Posts Tagged ‘concrete poetry’

easter wings

February 9, 2009

herbert

George Herbert, Easter Wings/ The Temple (1633)

More about historical visual poetry:  How do we define Visual Poetry (and letter-inspired art) by Phillip John Usher

“Our understanding of visual poetry means that words and letters become plastic; they are (perhaps) also signifiers, but they are first and foremost objects: they “are” before they “mean,” suggesting they take on a life of their own. And yet words and letters never totally escape their linguistic sounds and meanings-hence the games our mind plays when we view visual poetry, caught-as it is-between different ways of viewing. It’s a bifurcated road: should I read, or should I see? How do letters and words get in the way? How do they confuse (in the strongest sense) the image?” 

word and image are one

January 8, 2009
wordandimageareone - visual poem - sigrid jones

wordandimageareone - by sigrid jones

I don’t play digital games, but I do like to play with digital tools. In the recent holidays I was playing around with some more poetry generators, which I found online. 

My favorite outcome is this visual poem, which I created with the composer on RoboType. This is a great little online tool for creating visual poems with four classic types of font. “Robotype, a type comoposer, that allows playing with letters as graphic elements, exploring each one of the forms, something so extended as typography, draw, design, compose, create.” It allows you more control over the image  than this concrete poetry generator which I posted about here. I guess, if you know how to use design software you can do things like this elsewhere, but I don’t, so I think it is a nifty little tool, and easy to work with so that it could be also used by children. (I just could not figure out how to upload images on the web gallery.) I hope I will find the time to use this generator more often.

The text is based on a quote by dadaist and later mystic Hugo Ball, from his “Dada Fragments” from 1916 “the image and word are one”. Visual poems have been created before, but the dadaists were this first group of people to really explore and experiment with words and letters liberated from their context. When I was a teenager two boys tried to woo me with poems, one used a medieval minne somg, the other one Kurt Schwitters’ Anna Blume. Dada won.
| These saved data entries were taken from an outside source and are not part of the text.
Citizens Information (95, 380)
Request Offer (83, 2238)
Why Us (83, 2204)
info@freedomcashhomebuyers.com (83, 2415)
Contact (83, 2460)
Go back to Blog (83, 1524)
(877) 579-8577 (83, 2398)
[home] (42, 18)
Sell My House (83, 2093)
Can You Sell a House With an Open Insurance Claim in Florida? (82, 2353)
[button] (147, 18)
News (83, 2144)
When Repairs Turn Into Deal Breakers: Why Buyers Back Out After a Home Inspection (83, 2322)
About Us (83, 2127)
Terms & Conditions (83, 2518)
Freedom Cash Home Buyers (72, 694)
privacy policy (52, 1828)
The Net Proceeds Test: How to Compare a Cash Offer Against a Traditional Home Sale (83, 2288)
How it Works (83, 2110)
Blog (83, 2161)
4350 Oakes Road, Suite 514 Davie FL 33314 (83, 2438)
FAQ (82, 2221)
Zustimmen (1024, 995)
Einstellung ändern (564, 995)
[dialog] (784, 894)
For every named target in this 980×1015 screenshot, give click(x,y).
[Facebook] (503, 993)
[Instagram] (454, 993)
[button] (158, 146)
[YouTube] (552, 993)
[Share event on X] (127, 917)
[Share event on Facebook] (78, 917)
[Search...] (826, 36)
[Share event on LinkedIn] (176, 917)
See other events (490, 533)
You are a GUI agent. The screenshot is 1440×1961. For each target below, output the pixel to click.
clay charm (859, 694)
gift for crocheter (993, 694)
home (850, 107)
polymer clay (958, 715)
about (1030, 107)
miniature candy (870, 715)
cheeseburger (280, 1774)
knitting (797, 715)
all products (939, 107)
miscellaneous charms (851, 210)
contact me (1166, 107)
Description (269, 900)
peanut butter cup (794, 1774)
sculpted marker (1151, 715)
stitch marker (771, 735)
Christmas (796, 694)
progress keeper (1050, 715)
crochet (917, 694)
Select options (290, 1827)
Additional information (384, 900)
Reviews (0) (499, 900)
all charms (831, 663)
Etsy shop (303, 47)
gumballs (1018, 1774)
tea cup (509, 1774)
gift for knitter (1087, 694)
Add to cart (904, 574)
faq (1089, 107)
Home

The poetry generator is based on a project, which turned Schwitters’ book Die Scheuche. Märchen (created with Käte Steinitz & Theo van Doesburg) into an online interactive story book, or game in Flash. You could say it is a very different kind of alphabet book. I would like to know what kids make of it.

concrete pot

July 17, 2008

At the UKLA conference in Liverpool somebody asked me about my favourite Austrian poet. I have never been asked this question before; I think this is something only a British scholar would ask. My answer was Ernst Jandl, who of course is not really known outside the German speaking world, as poems, and especially his poems are virtually impossible to translate, although this book “Reft and Light” might provide a start. His work includes everything that has been called ‘experimental poetry’ exploring the limits of language though visual poetry, sound poetry, concrete poetry and more. Born in 1925, as a young man, even though he tried to avoid it, he was drafted to fight in the Second World war as soon as he left school, and eventually ended as a prisoner of war in Britain, from where he returned in 1946. He remained radically anti-war and anti-fascist all his life. After the war he completed his studies and worked as a teacher for German and English. He meticulously planned and choreographed his readings, which were very popular, sometimes including music. He loved Jazz, but also was an early fan of Rap and Hip Hop, as he liked to draw on the language of the ordinary, the people. Many of my favourite Jandl poems are deceptively simple, you could say minimalist, and often they are absurdly funny. Some poems, as this one, were written in English :

i love concrete 
i love pottery  
but i’m not 
a concrete pot.

In the seventies he started to write poems in what he called “heruntergekommenen Sprachen” – in a “deranged” or “degenerate language” – grammatically incorrect, or simplified language, as foreign workers and speakers of German might speak. I remembered his ‘deranged language’ when I was thinking about lolcat language, and I am hoping to find the time to write something about Jandl and Lolcats in the future. In a way his deliberate attempt to deconstruct, to dismantle language was a bit like lolspeak. I bet he would have enjoyed lolcats. Somewhere I read, that attempts to write lolspek in German have failed. They should just have a look at Jandl’s poetry – he’s invented it, before lolcats were born.